▶ Task description:
Beginning with the line where "VENEZ CHEZ NOUS" appears, repeat every remaining line of the entries exactly, the last line included.
** Opening Source material block **
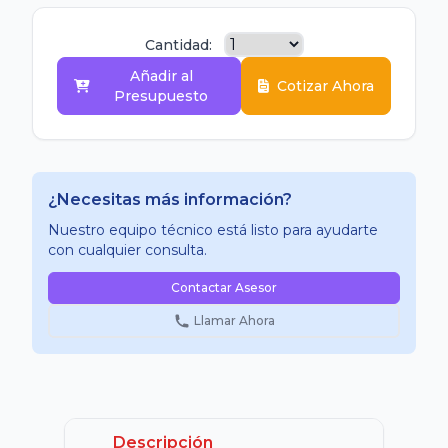
Cantidad:
Añadir al
Cotizar Ahora
Presupuesto
¿Necesitas más información?
Nuestro equipo técnico está listo para ayudarte
con cualquier consulta.
Contactar Asesor
Llamar Ahora
Descripción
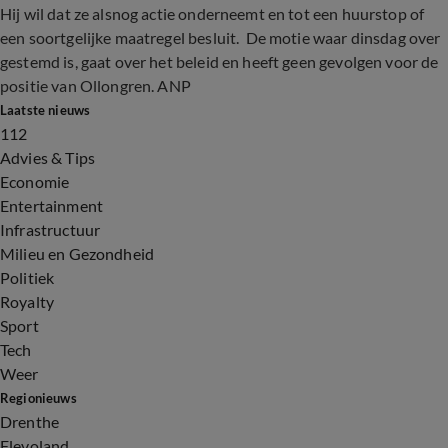
Hij wil dat ze alsnog actie onderneemt en tot een huurstop of
een soortgelijke maatregel besluit. De motie waar dinsdag over
gestemd is, gaat over het beleid en heeft geen gevolgen voor de
positie van Ollongren. ANP
Laatste nieuws
112
Advies & Tips
Economie
Entertainment
Infrastructuur
Milieu en Gezondheid
Politiek
Royalty
Sport
Tech
Weer
Regionieuws
Drenthe
Flevoland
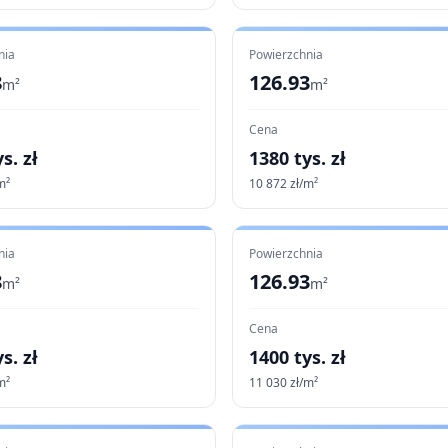
nia
Powierzchnia
8
126.93
m²
m²
Cena
s. zł
1380
tys. zł
m²
10 872
zł/m²
nia
Powierzchnia
8
126.93
m²
m²
Cena
s. zł
1400
tys. zł
m²
11 030
zł/m²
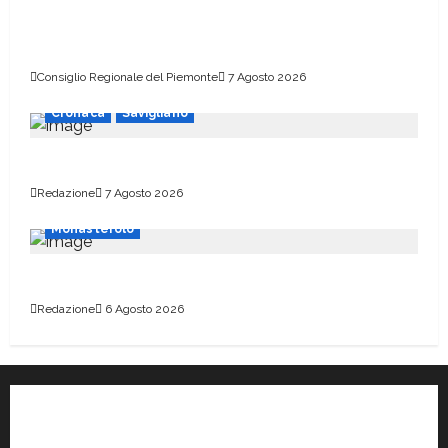
italiani caduti sul lavoro in ogni parte del
mondo”
Consiglio Regionale del Piemonte
7 Agosto 2026
Cronaca
Savigliano
Un bando per aderire alle Cer
Redazione
7 Agosto 2026
Monasterolo
Scuolabus a rischio per settembre
Redazione
6 Agosto 2026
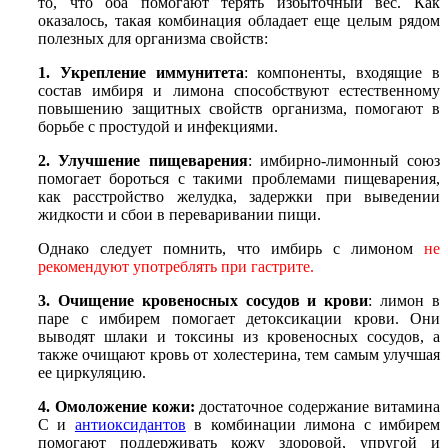
то, что оба помогают терять избыточный вес. Как
оказалось, такая комбинация обладает еще целым рядом
полезных для организма свойств:
1. Укрепление иммунитета
:
компоненты, входящие в
состав имбиря и лимона способствуют естественному
повышению защитных свойств организма, помогают в
борьбе с простудой и инфекциями.
2. Улучшение пищеварения
: имбирно-лимонный союз
помогает бороться с такими проблемами пищеварения,
как расстройство желудка, задержки при выведении
жидкости и сбои в переваривании пищи.
Однако следует помнить, что имбирь с лимоном
не
рекомендуют употреблять при гастрите.
3. Очищение кровеносных сосудов и крови
: лимон в
паре с имбирем помогает детоксикации крови. Они
выводят шлаки и токсины из кровеносных сосудов, а
также очищают кровь от холестерина, тем самым улучшая
ее циркуляцию.
4. Омоложение кожи:
достаточное содержание витамина
С и
антиоксидантов
в комбинации лимона с имбирем
помогают поддерживать кожу здоровой, упругой и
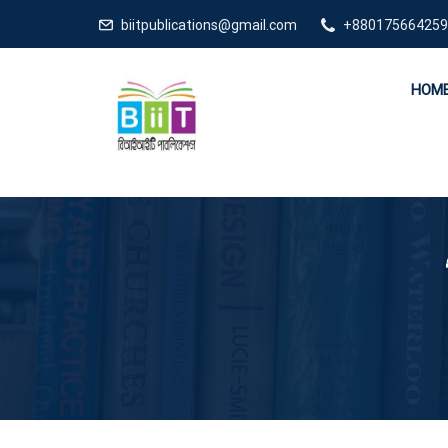
biitpublications@gmail.com
+880175664259
HOM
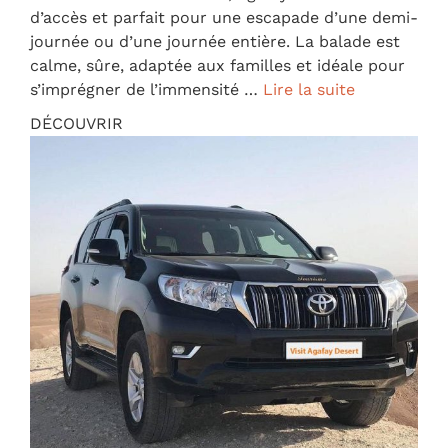
d’accès et parfait pour une escapade d’une demi-
journée ou d’une journée entière. La balade est
calme, sûre, adaptée aux familles et idéale pour
s’imprégner de l’immensité …
Lire la suite
DÉCOUVRIR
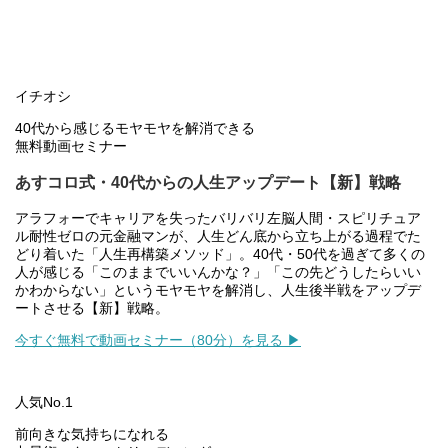
イチオシ
40代から感じるモヤモヤを解消できる
無料動画セミナー
あすコロ式・40代からの人生アップデート【新】戦略
アラフォーでキャリアを失ったバリバリ左脳人間・スピリチュア
ル耐性ゼロの元金融マンが、人生どん底から立ち上がる過程でた
どり着いた「人生再構築メソッド」。40代・50代を過ぎて多くの
人が感じる「このままでいいんかな？」「この先どうしたらいい
かわからない」というモヤモヤを解消し、人生後半戦をアップデ
ートさせる【新】戦略。
今すぐ無料で動画セミナー（80分）を見る ▶
人気No.1
前向きな気持ちになれる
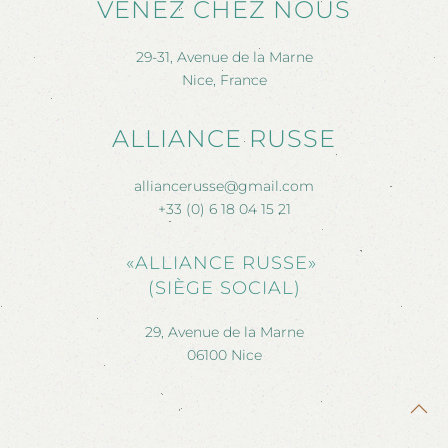
VENEZ CHEZ NOUS
29-31, Avenue de la Marne
Nice, France
ALLIANCE RUSSE
alliancerusse@gmail.com
+33 (0) 6 18 04 15 21
«ALLIANCE RUSSE»
(SIÈGE SOCIAL)
29, Avenue de la Marne
06100 Nice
** Closing Source material block **
▶ Answer section:
VENEZ CHEZ NOUS
29-31, Avenue de la Marne
Nice, France
ALLIANCE RUSSE
alliancerusse@gmail.com
+33 (0) 6 18 04 15 21
«ALLIANCE RUSSE»
(SIÈGE SOCIAL)
29, Avenue de la Marne
06100 Nice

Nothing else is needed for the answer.